Quando è arrivata a Napoli per studiare veterinaria da Guardiaregia, paesino molisano di 700 abitanti immerso nella natura, Michela Spina si è subito avvicinata all’attivismo. Durante il primo sciopero globale per il clima era in Erasmus in Romania. Ha seguito le vicende italiane dei Fridays for Future sui social e una volta rientrata si è messa subito in contatto con il movimento e con le altre realtà locali che da sempre si battono per la città.

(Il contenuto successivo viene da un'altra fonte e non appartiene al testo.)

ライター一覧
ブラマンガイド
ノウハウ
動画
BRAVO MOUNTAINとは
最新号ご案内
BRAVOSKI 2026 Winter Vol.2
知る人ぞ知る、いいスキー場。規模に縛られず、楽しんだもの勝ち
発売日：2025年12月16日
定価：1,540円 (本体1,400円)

Oggi che ha 25 anni ed è all’ultimo anno di università, Michela ha rivalutato la crisi climatica. Che non vede più solo come un problema ambientale, ma connesso a doppio filo alle diseguaglianze sociali. “Prima pensavo in maniera più ingenua e individualista – ammette – e non li avevo mai messi in correlazione. Invece, anche per le conseguenze del riscaldamento globale, il sistema in cui viviamo tende a facilitare chi vive nelle grandi metropoli, chi ha possibilità economiche maggiori. Mentre le persone delle periferie accusano di più e hanno meno possibilità di proteggersi“.

Una consapevolezza che è arrivata dopo anni di attivismo, assemblee e dibattiti. E non l’unica: “Vogliono far passare il messaggio che noi, come singoli, siamo responsabili del cambiamento climatico, ma ho imparato che la vera causa è il modello di sviluppo insostenibile in cui viviamo. Le scelte individuali sono importanti, ma non fondamentali. Il cambiamento più grande deve arrivare dall’alto”.

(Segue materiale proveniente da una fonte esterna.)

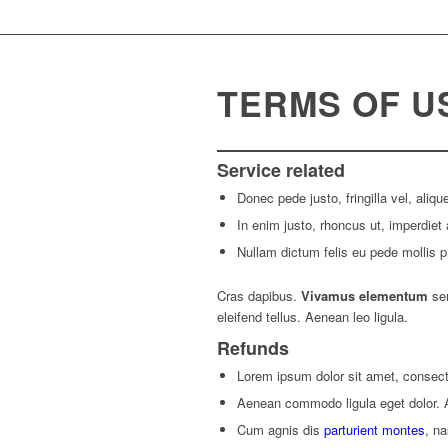
TERMS OF U
Service related
Donec pede justo, fringilla vel, aliqu
In enim justo, rhoncus ut, imperdiet 
Nullam dictum felis eu pede mollis pr
Cras dapibus.
Vivamus elementum
sem
eleifend tellus. Aenean leo ligula.
Refunds
Lorem ipsum dolor sit amet, consecte
Aenean commodo ligula eget dolor.
Cum agnis dis
parturient montes
, na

Il discorso degli attivisti va oltre le catastrofi, ma vuole costruire un ragionamento intersezionale. “Siamo dentro un sistema complesso – spiega Michela – che mosso dall’avidità e dalla fame di profitto dell’uomo bianco occidentale, non fa che ingigantire la crisi climatica. Combatterla significa portare avanti anche una lotta femminista, perché le donne rivestono un ruolo fondamentale nella sua soluzione”.

Per chiedere azioni concrete il 25 marzo l’onda verde napoletana è pronta a tornare a manifestare partendo da piazza Garibaldi. Ci saranno musica e interventi su scuola, femminismo, guerra. “Stiamo anche studiando un’azione più scenografica coi ragazzi di Extinction Rebellion”, svela Michela.

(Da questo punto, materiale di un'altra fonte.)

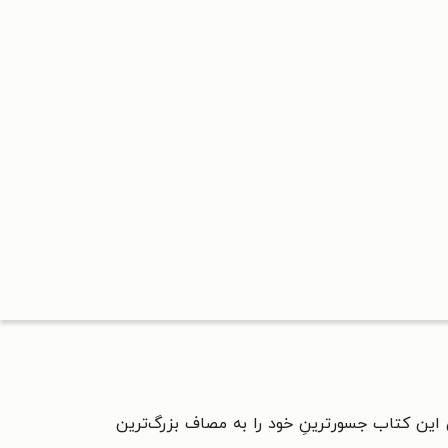
 این کتاب جسورترینِ خود را به مصاف بزرگ‌ترین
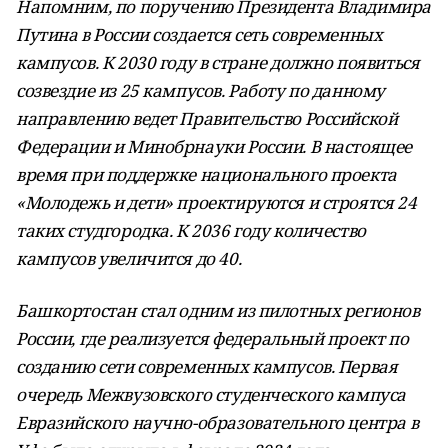
Напомним, по поручению Президента Владимира
Путина в России создается сеть современных
кампусов. К 2030 году в стране должно появиться
созвездие из 25 кампусов. Работу по данному
направлению ведет Правительство Российской
Федерации и Минобрнауки России. В настоящее
время при поддержке национального проекта
«Молодежь и дети» проектируются и строятся 24
таких студгородка. К 2036 году количество
кампусов увеличится до 40.
Башкортостан стал одним из пилотных регионов
России, где реализуется федеральный проект по
созданию сети современных кампусов. Первая
очередь Межвузовского студенческого кампуса
Евразийского научно-образовательного центра в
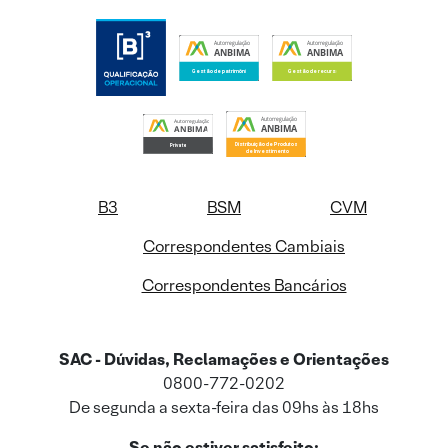
B3
BSM
CVM
Correspondentes Cambiais
Correspondentes Bancários
SAC - Dúvidas, Reclamações e Orientações
0800-772-0202
De segunda a sexta-feira das 09hs às 18hs
Se não estiver satisfeito:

I problemi maggiori di Napoli, e della Campania, si possono riassumere con un solo luogo: la Terra dei Fuochi. I rifiuti, le discariche abusive, gli sversamenti, i roghi. “Basta aprire un balcone al quarto piano in centro per vedere un fumo nero in lontananza”, racconta Michela. E accusa: “La classe politica ne parla troppo poco a causa della presenza forte della camorra in questo territorio. Sicuramente c’è paura, ma a volte anche una convergenza di interessi”.

Oltre ai fuochi illegali c’è anche la questione inceneritori, come l’A2A di Acerra e gli altri termovalorizzatori tra Napoli e Caserta. “Nessuno si pone il problema di come fare a diminuire la quantità di rifiuti da smaltire in questo modo, come agire alla base del problema. Ma soprattutto nessuno si cura dei fumi e delle conseguenze sulla salute della popolazione. Lo Stato ci ha messo troppo tempo a riconoscere il reato di ecocidio. E allora noi attivisti portiamo in piazza le rivendicazioni delle famiglie campane. Vogliamo riportare l’attenzione su queste battaglie dimenticate”.